Abstract
According to the US State Department's Trafficking in Persons report there are 27 million people in slavery today. In the face of such suffering, the conventional interpretation of Colossians 3.22 as a rule for Christian behaviour in the workplace seems blinkered. This article suggests that the eighteenth-century Abolitionists' focus on the redeeming love of God, rather than rules for the individual, might help us to look beyond our own lives and towards serving others.
This verse, which is part of a series of instructions designed to promote order in the church community, takes up the question of the relationship between slaves and their masters. That this is a recurring theme in the New Testament is hardly surprising, given that first-century Graeco-Roman society was largely made up of two categories of people: the enslaved and their owners. Normally, there was no question as to one’s social status. For the communities addressed in these letters, though, there was a problem – how should their new faith in Jesus Christ inform their daily life and social relations? As disciples of Jesus, they were equal (Gal. 3.28), but what about their everyday working relationships? It seems to be important to these writers that life remains orderly, and that everyone should know their place. Perhaps because of persecution, they want believers to be seen to be good citizens who don’t rock the social boat. So, they instruct the slaves in their congregations to work well for their masters, and to do so ‘wholeheartedly, fearing the Lord’.

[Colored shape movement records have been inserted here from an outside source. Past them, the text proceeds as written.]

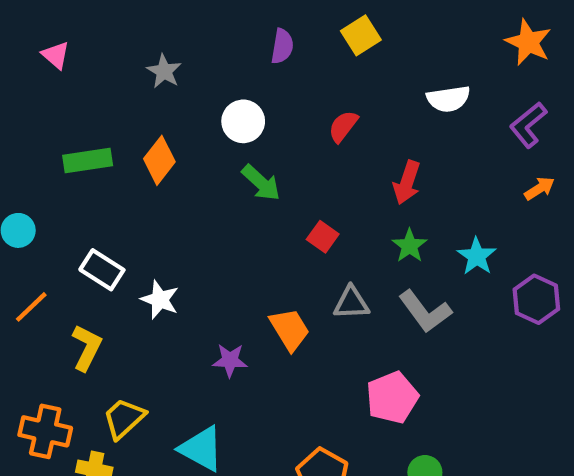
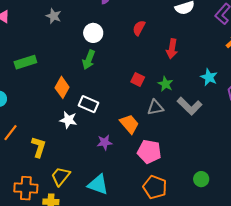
orange diamond: (159, 160) -> (62, 87), moved
green arrow: (261, 183) -> (89, 60), moved, turned 78
green star: (409, 246) -> (165, 84), moved
white rectangle: (102, 270) -> (88, 104), moved
pink pentagon: (392, 398) -> (149, 152), moved, turned -30

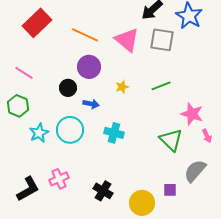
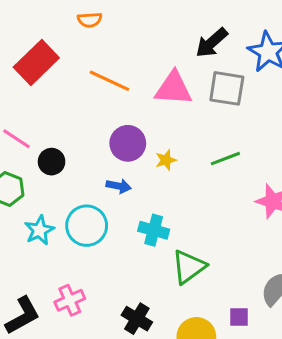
pink triangle: (127, 40) -> (173, 88), turned -36
purple circle: (89, 67) -> (128, 143), moved
black circle: (68, 88) -> (52, 162), moved
green triangle: (171, 140) -> (189, 267), moved, turned 40

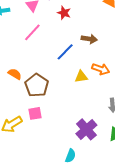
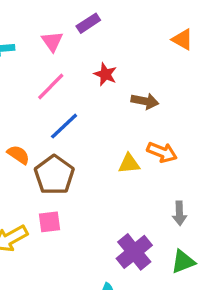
red star: (64, 13) -> (105, 74), moved
blue line: (65, 52) -> (64, 126), moved

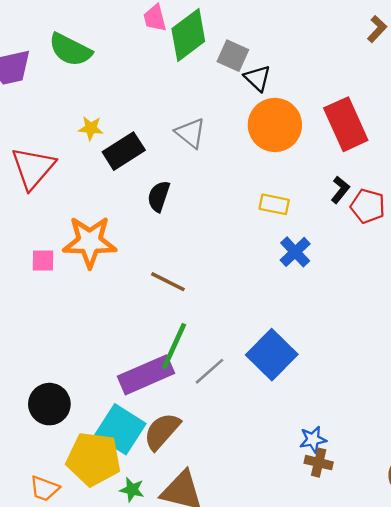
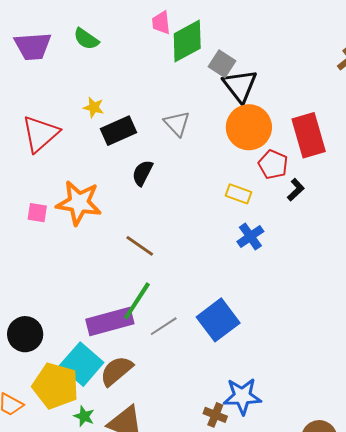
green semicircle: (70, 50) -> (86, 39), size x0.7
black triangle: (257, 78) -> (240, 86), size x1.5
red pentagon: (368, 206) -> (273, 165), moved
blue star: (313, 439) -> (242, 396), size x1.6
brown cross: (319, 463) -> (215, 415), moved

Of course, life has changed now. Slavery has been abolished, and we no longer think it normal for one human being to own another. So how are we to understand this instruction? One common strategy is to suggest that there is an underlying principle: Christians are to do their work well. If we replace the words ‘slaves’ and ‘masters’ with ‘employees’ and ‘employers’ the verse can apply to us today. The message is clear – Christians in the workplace should be good employees, compliant and hard working. 1
Undoubtedly, this approach has encouraged many, but it can be a blinkered one. For, despite having been outlawed by governments throughout the world, and declared illegal by the United Nations, slavery still exists – in fact, it is a multimillion dollar business. The United States’ State Department Trafficking in Persons Report estimates that there are 27 million people around the world in slavery today. 2 For most of us in the West, this is something we don’t have to think about much. Campaigners may make us aware that it goes on, but most of the time it doesn’t affect us. This is not the case in Africa, Asia and Eastern Europe, however. There, families find themselves in debt bondage, children are pressed into military service, girls are forced into prostitution or hidden away as domestic servants, and men find it impossible to escape from work in factories or mines. 3
In the face of such a reality, the teaching of Colossians 3.22 seems not only to be anachronistic but also just plain wrong. Are we to tell people in such situations that they should serve their owners, pimps or abusers ‘wholeheartedly, fearing the Lord’? Such a teaching would surely be against everything Christianity stands for. So what should we do with this verse, and others like it?
We can learn much from the eighteenth-century abolitionism debate. Then, as in the first century, slavery was accepted as part of life. Indeed, most Christians believed that slavery was acceptable to God – on the basis of verses such as this. Slaves and abolitionists, however, saw things differently. For them, the Bible spoke of a God who led his people out of slavery (rather than into it), and who sent a redeemer to set them free. Moreover, the Golden Rule made it self-evident that slavery was contrary to the will of God. Slaveholders and traders, in contrast, maintained that God had given rules which had to be obeyed. Slave-owners taught their slaves that they should obey them because God’s word said that they should. Challenging the status quo was out of the question – it was God’s will. Small wonder that African American theologians today think that verses such as these have had a ‘malefic’ effect on their people. 4 The abolitionists’ hermeneutic won out, and the world was changed. But it was a long hard struggle. 5
The temptation to view the Bible as a book of rules is a strong one. It is comforting to find direct instruction for our daily lives. It is encouraging to find reassurance that we are doing the right thing. But such an approach to Scripture can ultimately be self-serving and narrow. If we are limited to our own world-view and fail to see that Scripture can be viewed very differently, depending on our situation and culture, we can end up with a spirituality that is, consciously or unconsciously, concerned only with our individual well-being. We can lose sight of the needs of those whose situations are different from our own. We can think ours is the only valid view, and even, however unintentionally, become insensitive to the suffering of others.
As the slaveholders’ argument demonstrates, this approach to the Bible runs the risk of redirecting our focus away from the teaching of love, freedom and justice which is central to the gospel. The abolitionists, however, knew that verses such as this must be seen in the context of the larger narrative of the God who redeems his people. They knew that in the face of injustice such as the slave trade, love trumps law, every time. So they urged Christians to see Scripture through the lens of God’s redeeming love for all men and women – and change came about. In our individualistic, self-seeking culture, they have much to teach us.